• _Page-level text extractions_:
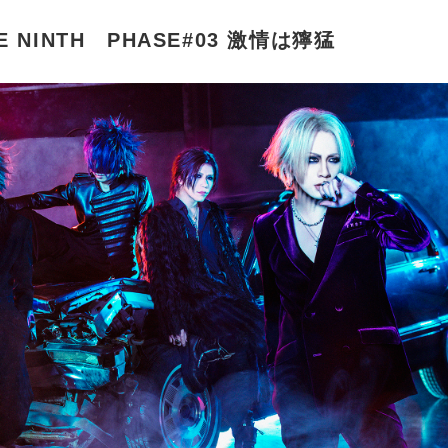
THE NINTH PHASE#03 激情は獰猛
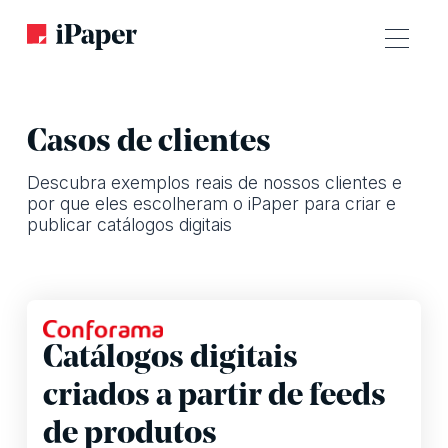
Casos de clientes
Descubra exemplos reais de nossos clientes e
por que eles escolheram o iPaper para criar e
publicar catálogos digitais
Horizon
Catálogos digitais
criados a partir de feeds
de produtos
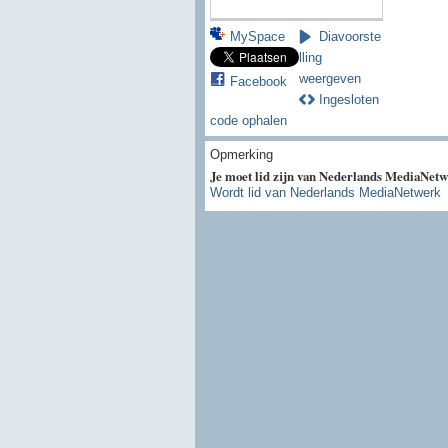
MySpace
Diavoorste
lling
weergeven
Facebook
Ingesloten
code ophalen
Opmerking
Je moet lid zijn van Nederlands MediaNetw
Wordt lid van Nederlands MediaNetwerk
* * *
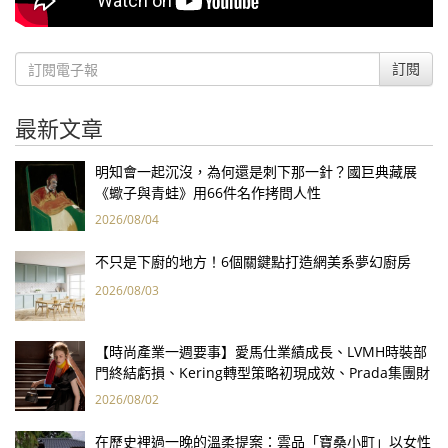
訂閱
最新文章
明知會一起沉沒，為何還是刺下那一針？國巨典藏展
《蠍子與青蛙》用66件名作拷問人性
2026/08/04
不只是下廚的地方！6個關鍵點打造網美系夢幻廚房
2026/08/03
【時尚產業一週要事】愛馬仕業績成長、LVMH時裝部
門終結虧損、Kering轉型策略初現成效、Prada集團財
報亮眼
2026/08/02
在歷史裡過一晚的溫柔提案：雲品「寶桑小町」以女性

• _Brief_:
Read through the entries and copy each line in which "clientes" appears.

• _Answer to the problem_:
Casos de clientes
Descubra exemplos reais de nossos clientes e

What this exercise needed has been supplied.